EXERCISE BRIEF: Please copy each line of the records below that includes the word "naar".

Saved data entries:
......

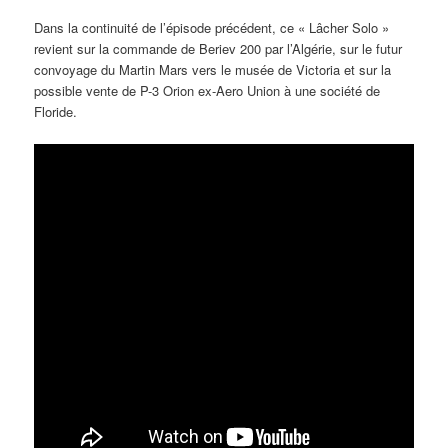
Dans la continuité de l’épisode précédent, ce « Lâcher Solo »
revient sur la commande de Beriev 200 par l’Algérie, sur le futur
convoyage du Martin Mars vers le musée de Victoria et sur la
possible vente de P-3 Orion ex-Aero Union à une société de
Floride.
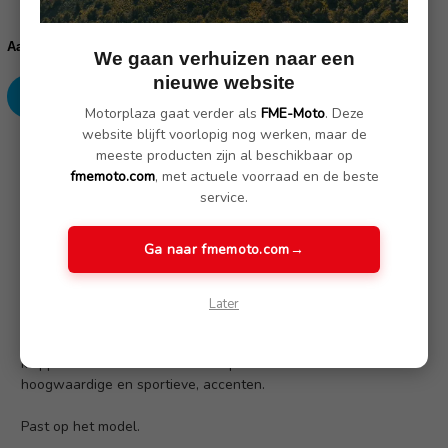
Huidige
voorraad:
Verhoog
Verlaag
Aantal:
We gaan verhuizen naar een
aantallen:
aantallen:
nieuwe website
Motorplaza gaat verder als
FME-Moto
. Deze
website blijft voorlopig nog werken, maar de
SKU: 77318404063
meeste producten zijn al beschikbaar op
fmemoto.com
, met actuele voorraad en de beste
service.
Omschrijving
(Nog geen reviews)
Ga naar fmemoto.com
→
Het hoogwaardige Carbon pakket onderstreept de sportieve
kwaliteiten en geeft deze Adventure Sport motorfiets een
Later
extra dynamische uitstraling. Het pakket omvat voor- en
achterspatbord, geïntegreerde kettingbeschermer en
kuippanelen van carbon. De componenten zetten
hoogwaardige en sportieve, accenten.
Past op het model.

......

RESULT OF THIS TASK:
We gaan verhuizen naar een
Ga naar fmemoto.com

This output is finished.